Dr Mutisya emphasizes that successful intervention must involve the family, especially the parents. "In therapy, especially with adolescents, it’s crucial to include parents in the treatment plan," she stresses. "We can’t ignore the powerful influence that peers and home environments have on young adults."

Her team has developed a framework for working with teens, known as the "4 Cs" – Care, communicate, connect, and compassion.

These pillars guide the treatment and support systems in their suicide prevention efforts. "If a parent even suspects that their child might be contemplating suicide, immediate intervention is key.

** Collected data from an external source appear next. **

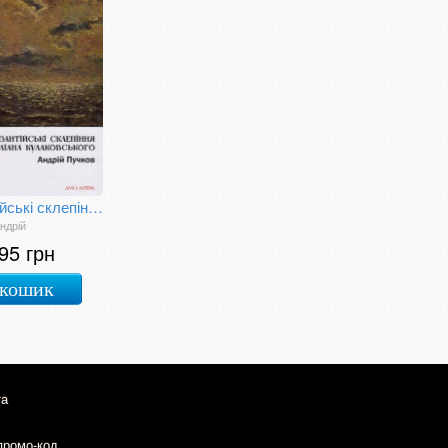
Візантійські склепіння Юліана Кулаковського: Київські контексти
ндрій
95 грн
 кошик
та
промо-код.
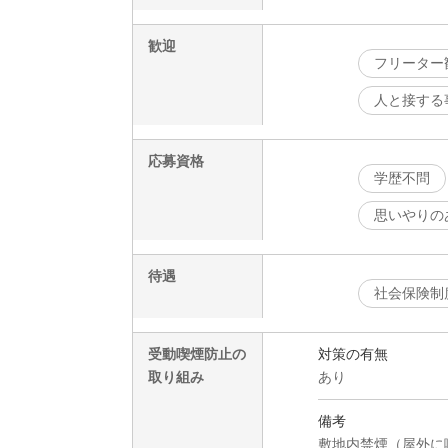
歓迎
フリーター
人と接する
応募資格
学歴不問
思いやりの
待遇
社会保険制
受動喫煙防止の
対策の有無
取り組み
あり
備考
敷地内禁煙（屋外に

Don’t wait for something tragic to happen," she advises.

Joy Lango, a seasoned counselling psychologist, echoes this sentiment, noting that teenagers are often skilled at hiding their true emotions.

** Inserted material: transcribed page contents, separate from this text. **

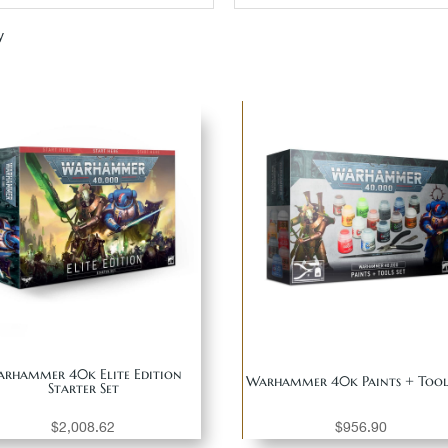
y
rhammer 40k Elite Edition
Warhammer 40k Paints + Tools
Starter Set
$
2,008.62
$
956.90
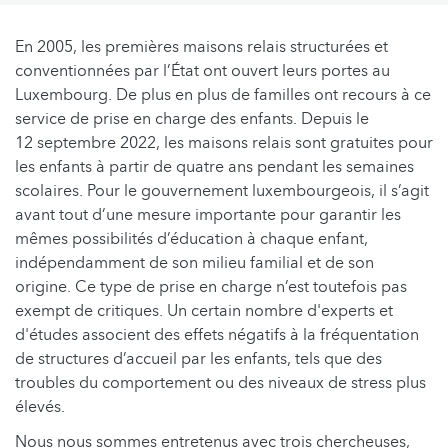
En 2005, les premières maisons relais structurées et
conventionnées par l’État ont ouvert leurs portes au
Luxembourg. De plus en plus de familles ont recours à ce
service de prise en charge des enfants. Depuis le
12 septembre 2022, les maisons relais sont gratuites pour
les enfants à partir de quatre ans pendant les semaines
scolaires. Pour le gouvernement luxembourgeois, il s’agit
avant tout d’une mesure importante pour garantir les
mêmes possibilités d’éducation à chaque enfant,
indépendamment de son milieu familial et de son
origine. Ce type de prise en charge n’est toutefois pas
exempt de critiques. Un certain nombre d'experts et
d'études associent des effets négatifs à la fréquentation
de structures d’accueil par les enfants, tels que des
troubles du comportement ou des niveaux de stress plus
élevés.
Nous nous sommes entretenus avec trois chercheuses,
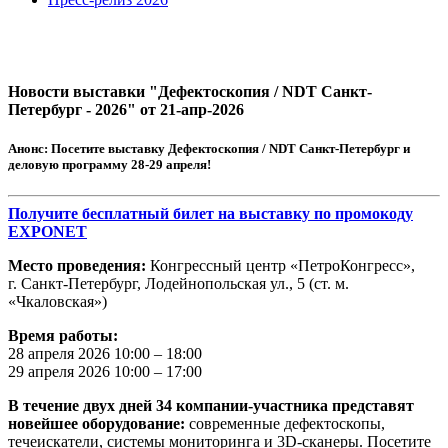
Новости выставки "Дефектоскопия / NDT Санкт-
Петербург - 2026" от 21-апр-2026
Анонс:
Посетите выставку Дефектоскопия / NDT Санкт-Петербург и
деловую программу 28-29 апреля!
Получите бесплатный билет на выставку по промокоду
EXPONET
Место проведения:
Конгрессный центр «ПетроКонгресс»,
г. Санкт-Петербург, Лодейнопольская ул., 5 (ст. м.
«Чкаловская»)
Время работы:
28 апреля 2026 10:00 – 18:00
29 апреля 2026 10:00 – 17:00
В течение двух дней 34 компании-участника представят
новейшее оборудование:
современные дефектоскопы,
течеискатели, системы мониторинга и 3D-сканеры. Посетите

"On the surface, they might seem fine, but beneath that mask, many are battling serious emotional turmoil," Ms Lango explains.

"When a teenager who was once vibrant suddenly begins to withdraw from social activities, changes their eating habits, or complains of persistent, unexplained body aches, it’s a sign that something could be seriously wrong."

Ms Lango emphasizes the importance of parents learning to differentiate between typical teenage mood swings and more serious, life-threatening concerns.

"It’s normal for teenagers to have bad days or even bad weeks, but when you notice that they are struggling to function across multiple areas of their life – at school, with friends, within the family – then it’s time to be concerned."

No single factor

According to Ms Lango, there’s rarely a single factor that leads a teenager to the point of suicide.

Rather, it is usually a complex web of causes, including past trauma, mental health issues, stress from school, or personal struggles like identity crises.

"Understanding these risk factors is crucial," she says. "It allows us to recognise when a teenager might be more vulnerable, and when early intervention is most needed."

The stigma surrounding mental health is another persistent barrier to addressing teen suicide.

Lango passionately advocates for the need to dismantle the myths and misconceptions that prevent open discussions.

Joy Lango, a counselling psychologist at the Madini Youth Foundation in Nairobi.

Photo credit: Pool

"There’s a misconception that talking about suicide might somehow give teens the idea, but research shows that the opposite is true," she says. "Honest conversations about mental health and suicidal thoughts actually help reduce the risk and encourage teens to seek help."

As the statistics around teen suicide continue to rise, Ms Lango remains hopeful. "Suicide is preventable," she says firmly. "With the right support systems in place, parents and caregivers can make a significant difference."

For many parents, the challenge lies in striking the delicate balance between respecting their teenager’s need for privacy and ensuring their safety.

Ms Lango advises creating an environment built on trust and open communication, where teens feel safe to express their concerns without fear of judgment.